When adding new incoming data to a dataset that already has several split tables, let’s take a look at two ways to go about it:

Merge all the data into one table, and then create new splits from this table.
Create new split Tables for the incoming data and then join those with the corresponding existing tables.

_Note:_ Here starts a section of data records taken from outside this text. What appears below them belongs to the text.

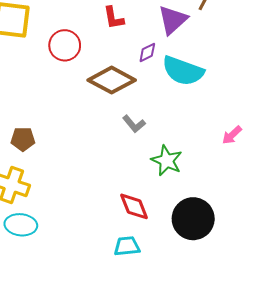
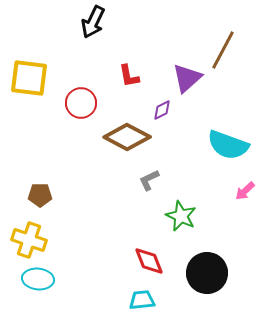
cyan semicircle: (183, 71) -> (228, 145), moved
gray L-shape: (134, 124) -> (149, 180), turned 105

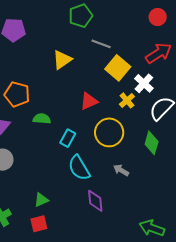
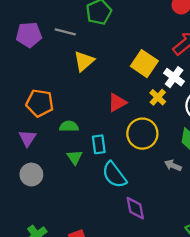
gray line: (101, 44) -> (65, 32), moved
cyan rectangle: (68, 138) -> (99, 144), turned -30
gray arrow: (121, 170) -> (173, 165), moved
green triangle: (41, 200) -> (75, 157), moved, turned -35

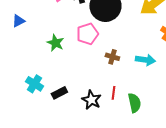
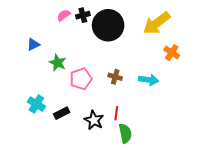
blue triangle: (18, 21) -> (33, 44), moved
pink pentagon: (87, 34) -> (81, 79), moved
green semicircle: (134, 103) -> (125, 133), moved

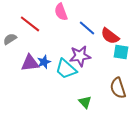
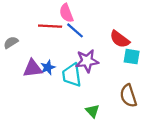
red line: (30, 24) -> (50, 26), moved, turned -35
blue line: (87, 28) -> (75, 30), moved
cyan trapezoid: (66, 69) -> (72, 75), turned 40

Here we will show each of these in turn.

Install dependencies¶

[ ]:

%pip install 3lc
%pip install git+https://github.com/3lc-ai/3lc-examples.git

Imports¶

[ ]:

import tlc

from tlc_tools.split import split_table

Project setup¶

[ ]:

PROJECT_NAME = "3LC Tutorials - Splits"

1. Merge-first strategy¶

Merge First Strategy

The merge-first strategy first merges in the new data, and then creates new splits for all the data.

[ ]:

DATASET_NAME = "add_new_data_merge_first"

[ ]:

original_train = tlc.Table.from_dict(
    data={"my_column": [1, 2, 3, 4, 5]},
    project_name=PROJECT_NAME,
    dataset_name=DATASET_NAME,
    table_name="original_train",
)
original_val = tlc.Table.from_dict(
    data={"my_column": [6, 7, 8, 9, 10]},
    project_name=PROJECT_NAME,
    dataset_name=DATASET_NAME,
    table_name="original_val",
)
original_test = tlc.Table.from_dict(
    data={"my_column": [11, 12, 13, 14, 15]},
    project_name=PROJECT_NAME,
    dataset_name=DATASET_NAME,
    table_name="original_test",
)

[ ]:

original_joined = tlc.Table.join_tables(
    tables=[original_train, original_val, original_test],
    project_name=PROJECT_NAME,
    dataset_name=DATASET_NAME,
    table_name="original_joined",
)

new = tlc.Table.from_dict(
    data={"my_column": [16, 17, 18, 19, 20]},
    project_name=PROJECT_NAME,
    dataset_name=DATASET_NAME,
    table_name="new",
)

[ ]:

all_joined = tlc.Table.join_tables(
    tables=[original_joined, new],
    project_name=PROJECT_NAME,
    dataset_name=DATASET_NAME,
    table_name="all_joined",
)
all_joined

Here a random split is applied, but any strategy could be used. See split-tables.ipynb for a more complete example.

[ ]:

new_tables = split_table(
    all_joined,
    splits={"train": 0.4, "val": 0.3, "test": 0.3},
)

new_train = new_tables["train"]
new_val = new_tables["val"]
new_test = new_tables["test"]

[ ]:

for split, table in new_tables.items():
    print(f"New {split} table: [" + ", ".join(str(row["my_column"]) for row in table) + "]")

2. Split-first strategy¶

Split First Strategy

The split-first strategy first splits the new data, and then merges each resulting split with the corresponding original splits.

[ ]:

DATASET_NAME = "add_new_data_split_first"

[ ]:

original_train = tlc.Table.from_dict(
    data={"my_column": [1, 2, 3, 4, 5]},
    project_name=PROJECT_NAME,
    dataset_name=DATASET_NAME,
    table_name="original_train",
)
original_val = tlc.Table.from_dict(
    data={"my_column": [6, 7, 8, 9, 10]},
    project_name=PROJECT_NAME,
    dataset_name=DATASET_NAME,
    table_name="original_val",
)
original_test = tlc.Table.from_dict(
    data={"my_column": [11, 12, 13, 14, 15]},
    project_name=PROJECT_NAME,
    dataset_name=DATASET_NAME,
    table_name="original_test",
)

new = tlc.Table.from_dict(
    data={"my_column": [16, 17, 18, 19, 20]},
    project_name=PROJECT_NAME,
    dataset_name=DATASET_NAME,
    table_name="new",
)

Here a random split is applied, but any strategy could be used. See split-tables.ipynb for a more complete example.

[ ]:

new_tables_tmp = split_table(new, splits={"train": 0.4, "val": 0.3, "test": 0.3})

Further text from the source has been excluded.